Ironically enough with my experience using vacuum tubes, I've felt that there were some serious losses in technology when the research momentum involved was so rapidly abandoned in favor of "solid-state everything" at any cost.

Maybe it is a good idea to abandon the energy-intensive approaches, as soon as anything completely different that's the least bit promising can barely be seen by a gifted visionary to have a glimmer of potential.

That's just not how progress works.

Its iteritive, there are plenty of cul-de-sacs and failures. You can't really optimise until you have something that works and its a messy process that is inefficient.

You're looking at this with hindsight.

Isn’t this paper pretty much about spending a few short years to improve the performance? Or are you arguing that the same people who made breakthroughs over the last few years should have also done the optimization work?
>the same people who made breakthroughs over the last few years should have also done the optimization work

I never thought it would be ideal if it was otherwise, so I guess so.

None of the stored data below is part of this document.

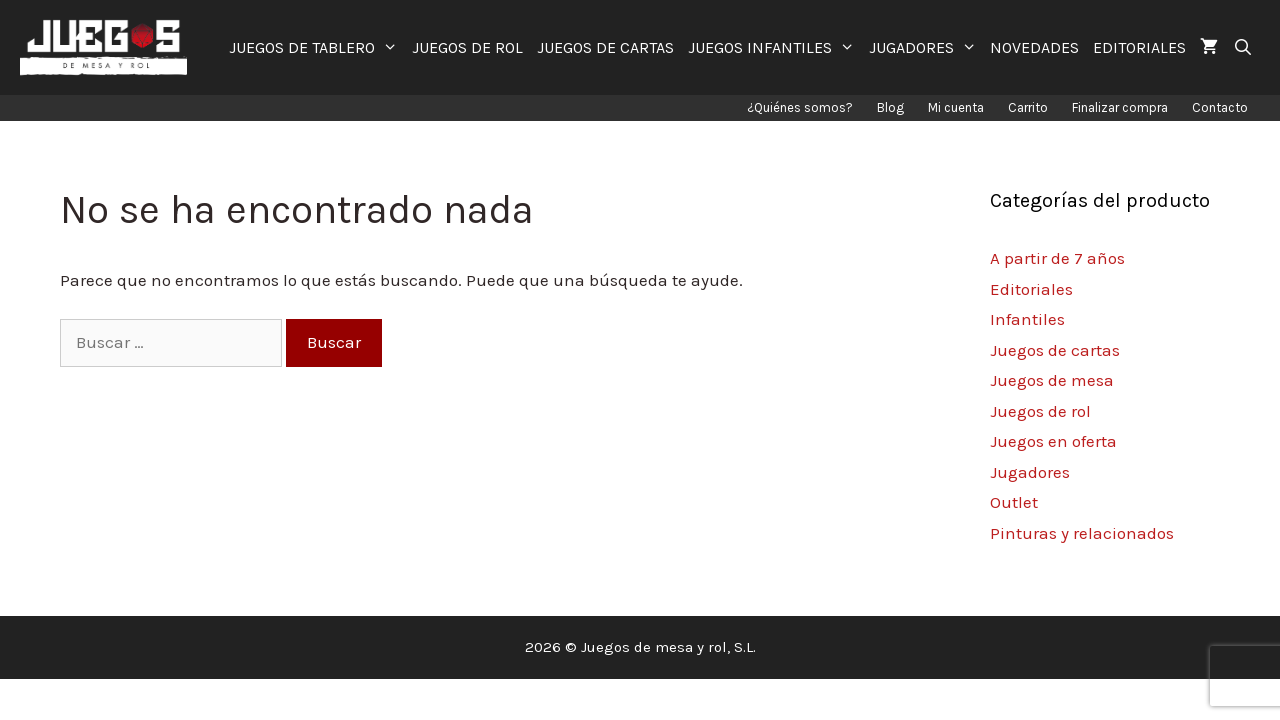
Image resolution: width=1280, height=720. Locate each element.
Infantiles (1027, 319)
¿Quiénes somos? (800, 107)
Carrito (1028, 107)
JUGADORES (926, 47)
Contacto (1220, 107)
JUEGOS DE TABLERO (317, 47)
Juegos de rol (1040, 411)
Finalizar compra (1120, 107)
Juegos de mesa (1052, 380)
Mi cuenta (956, 107)
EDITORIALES (1139, 47)
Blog (890, 107)
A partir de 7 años (1057, 258)
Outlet (1014, 502)
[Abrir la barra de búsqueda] (1242, 47)
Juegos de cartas (1055, 350)
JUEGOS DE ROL (467, 47)
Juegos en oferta (1053, 441)
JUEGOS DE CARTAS (605, 47)
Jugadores (1030, 472)
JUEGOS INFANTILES (775, 47)
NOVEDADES (1034, 47)
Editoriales (1031, 289)
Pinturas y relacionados (1082, 533)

When I first considered neural nets from state-of-the art vendors to assist with some non-linguistic situations over 30 years ago, it wasn't quite ready for prime time and I could accept that.

I just don't have generic situations all the time which would benefit me, so it's clearly my problems that have the deficiencies ;\

What's being done now with all the resources being thrown at it is highly impressive, and gaining all the time, no doubt about it. It's nice to know there are people that can afford it.

I truly look forward to more progress, and this may be the previously unreached milestone I have been detecting that might be a big one.

Still not good enough for what I need yet so far though. And I can accept that as easily as ever.

That's why I put up my estimation that not all of those 30+ years has been spent without agonizing over something ;)

The GPU main advantage is its parallelism - thousands of cores compared handful of cores in CPUs.

If you're training models with billions of parameters, you're still gonna need that.

I feel like I have seen this idea a few times but don't recall where but stuff posted via HN.

Here https://news.ycombinator.com/item?id=41784591 but even before that. It is possibly one of those obvious ideas to people steeped in this.

To me intuitively using floats to make ultimatelty boolean like decisions seems wasteful but that seemed like the way it had to be to have diffetentiable algorithms.

we used to use Fixed point multiplications (Q Format) in DSP algorithms on different DSP architectures. https://en.wikipedia.org/wiki/Q_(number_format). They used to be so fast and near accurate to floating point multiplications. Probably we need to use those DSPs blocks as part of Tensors/GPUs to realise both fast multiplications & parallelisms.
Is this effectively quantizing without actually quantizing?